Eine versteckte Chance?
Ich glaube in all dem steckt eine versteckte Chance, den Ruf des Todes wieder reinzuwaschen, und das Leben zu reanimieren. Nicht, dass ich mir oder irgend jemand anderem den Tod in irgendeiner Weise wünsche. Er macht Angst, der Tod, weil wir so wenig über ihn wissen, und unsere Vorstellung von ihm bewertend und vielleicht einseitig ist, weil wir keinen Einblick haben. Und er schmerzt. Und es ist Arbeit, sich mit ihm anzufreunden. Und schwer.

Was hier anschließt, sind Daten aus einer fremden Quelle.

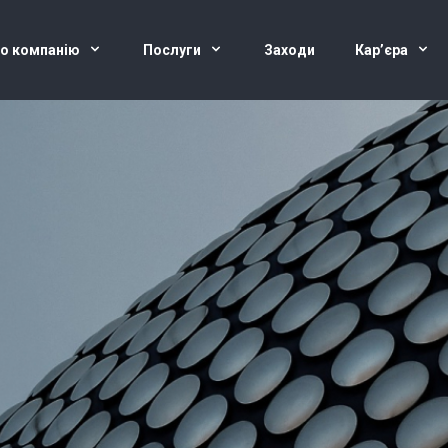
о компанію
Послуги
Заходи
Кар’єра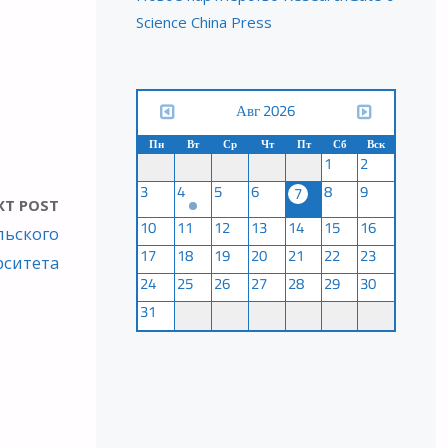
Science China Press
Авг 2026
Пн
Вт
Ср
Чт
Пт
Сб
Вск
1
2
3
4
5
6
8
9
7
XT POST
10
11
12
13
14
15
16
льского
17
18
19
20
21
22
23
рситета
24
25
26
27
28
29
30
31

Als Psychotherapeutin habe ich jedoch von manchen meiner Klienten/innen gelernt, dass der Tod auch ganz andere Seiten haben kann. Dass er Mut macht, intensiver zu leben, solange das Leben währt. Dass er sich verändert, wenn man ihn akzeptiert. Dass er aufrüttelt, und ein guter Ratgeber sein kann, wie wir das Leben, das uns bleibt am besten gestalten können. Und dass er manchmal Geschenke der Sorglosigkeit, der Lebendigkeit und der Hoffnung überreicht. Gerade weil wir nicht wissen, wann er kommt. Und gerade, weil er da ist.
Egal wie sehr sich die Gesellschaft und wir uns wünschen, er würde von der Bildfläche verschwinden, und wie fortschrittlich die Medizin noch werden wird – der Tod lässt sich kein Schnippchen schlagen. Wir können ihn ausschließen, verschweigen, vermeiden und verleumden. Das ist legitim. Mir scheint jedoch, dadurch wird sein Schatten nur größer und er wird zum Feind statt zum Begleiter, der vielleicht auch den ein oder anderen Zaubertrick in der Tasche hat, und uns zu überraschen weiß. Er hilft an diesem unsicheren Ort, an dem wir leben, Vertrauen zu üben, Dankbarkeit zu empfinden, Mut zu lernen und über uns selbst hinauszuwachsen. Und dann lernen wir das Leben zu leben – Jetzt!